1. Understand and Leverage the Pigeonhole Principle

TooManyPigeonsSimply stated, the Pigeonhole Principle says that if there are more items to handle than individual places to handle them, some of the locations will be required to accommodate multiple items. (Maybe this should be called the “Kitchen Drawer Principle” instead?) This principle explains why faulty (or no) corporate strategy often falls victim to productivity.

When any organization tries to accomplish more than it has capacity to execute, resources are increasingly forced over time into plural duty. This is why responding to competitiveness challenges through workforce reduction seldom works. In fact, an understanding of the Pigeonhole Principle makes it easy to recognize why this strategy frequently makes matters worse and may even lower competitiveness … often rapidly.

Yet productivity is important and critical to the success of any organization. The only hope for sustained competitiveness is to achieve #StrategicProductivity, even if not the panacea depicted in Productivity Future Vision. For this to happen effective, intentional and consistent productivity prioritization must occur.

2. Prioritize on Strategy not Tactics

Even for those organizations that realize the need to prioritize productivity, there is often a lack of understanding of the difference between strategic and tactical prioritization. Using production volume or demand as examples , a tactical approach would dictate that the highest volume or demand processes would be required to be most productive and receive most resource priority. A strategic approach, on the other hand, would look at the volumes or demand identified in the prevailing strategy and set priorities based on that strategic intent. If the difference between these approaches is not astounding for any company, that company has an irrelevant strategy and will in time itself become competitively irrelevant.

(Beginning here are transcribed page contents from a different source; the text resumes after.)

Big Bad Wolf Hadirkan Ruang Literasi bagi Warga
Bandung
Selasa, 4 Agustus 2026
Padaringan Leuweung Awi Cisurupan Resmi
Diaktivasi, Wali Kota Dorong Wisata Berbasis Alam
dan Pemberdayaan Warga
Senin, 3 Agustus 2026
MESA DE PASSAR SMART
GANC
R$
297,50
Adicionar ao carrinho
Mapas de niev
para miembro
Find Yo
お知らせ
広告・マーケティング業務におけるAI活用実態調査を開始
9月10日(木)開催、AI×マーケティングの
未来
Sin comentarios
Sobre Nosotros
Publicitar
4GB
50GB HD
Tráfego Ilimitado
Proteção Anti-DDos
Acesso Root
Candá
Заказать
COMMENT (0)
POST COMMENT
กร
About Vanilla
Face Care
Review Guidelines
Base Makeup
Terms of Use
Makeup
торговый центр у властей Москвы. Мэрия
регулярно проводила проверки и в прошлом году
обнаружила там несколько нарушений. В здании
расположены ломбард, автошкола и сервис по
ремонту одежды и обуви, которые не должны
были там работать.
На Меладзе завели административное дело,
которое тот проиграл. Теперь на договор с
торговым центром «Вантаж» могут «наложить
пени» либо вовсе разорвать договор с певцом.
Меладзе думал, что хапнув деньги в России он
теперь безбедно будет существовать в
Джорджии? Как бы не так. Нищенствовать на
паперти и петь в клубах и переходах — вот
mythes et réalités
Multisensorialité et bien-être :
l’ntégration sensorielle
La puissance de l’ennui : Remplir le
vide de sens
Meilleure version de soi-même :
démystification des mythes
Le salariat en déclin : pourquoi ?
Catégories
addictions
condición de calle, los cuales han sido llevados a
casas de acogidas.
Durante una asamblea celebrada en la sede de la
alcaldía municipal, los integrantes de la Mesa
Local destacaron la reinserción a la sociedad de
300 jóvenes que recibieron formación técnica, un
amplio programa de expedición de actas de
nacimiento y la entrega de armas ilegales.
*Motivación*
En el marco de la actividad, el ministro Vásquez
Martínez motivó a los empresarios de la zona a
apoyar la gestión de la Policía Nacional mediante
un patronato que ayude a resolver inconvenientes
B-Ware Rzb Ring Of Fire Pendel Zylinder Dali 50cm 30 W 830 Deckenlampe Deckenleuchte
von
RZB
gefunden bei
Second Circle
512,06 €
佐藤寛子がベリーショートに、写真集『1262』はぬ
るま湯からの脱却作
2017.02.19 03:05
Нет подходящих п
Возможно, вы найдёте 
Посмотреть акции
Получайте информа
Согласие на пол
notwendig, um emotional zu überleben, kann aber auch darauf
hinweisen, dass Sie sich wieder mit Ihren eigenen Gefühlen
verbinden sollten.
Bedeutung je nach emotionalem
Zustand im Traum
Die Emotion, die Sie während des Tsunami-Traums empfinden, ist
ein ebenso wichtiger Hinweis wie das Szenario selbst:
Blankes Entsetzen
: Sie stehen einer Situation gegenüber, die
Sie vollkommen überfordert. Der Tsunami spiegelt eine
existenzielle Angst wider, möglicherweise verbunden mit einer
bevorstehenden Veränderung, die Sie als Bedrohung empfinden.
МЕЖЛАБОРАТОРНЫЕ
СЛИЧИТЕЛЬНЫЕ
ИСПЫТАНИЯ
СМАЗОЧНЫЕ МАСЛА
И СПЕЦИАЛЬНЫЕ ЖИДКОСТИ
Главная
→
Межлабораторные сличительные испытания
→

The tools required to identify, calculate, and communicate strategic priorities for productivity are straightforward, easy to use, and very reliable. The key action is to make sure that priorities are deployed throughout the enterprise and impact appropriate business systems and processes, including measurement, reward, and decision making.

3. Measure & Reward on Strategy and Tactics using a dynamic time approach

Unlike prioritization, measurement, reward, and decision systems need to be driven by strategic and tactical intent. Because of this, the strategic time horizon must be used to determine measurement and recognition/reward goals and drive decision metrics at a given point of strategic execution. Early in the plan, expected performance levels will be more weighted to tactics, moving to a predominantly strategic weighting as the strategy periods draws to a close. This transition must be driven regardless of tactical performance at any given time. Otherwise, there will be little or no difference between tactical and strategic measurement.

Strategic Productivity only happens where #TransformationalLeaders are present. The enablers of heightened communication, collaboration and strategic view seen in Productivity Future Vision, though challenging, are conceptually achievable. Once achieved, bolder and more ambitious #StrategicPlanning results and competitiveness explodes.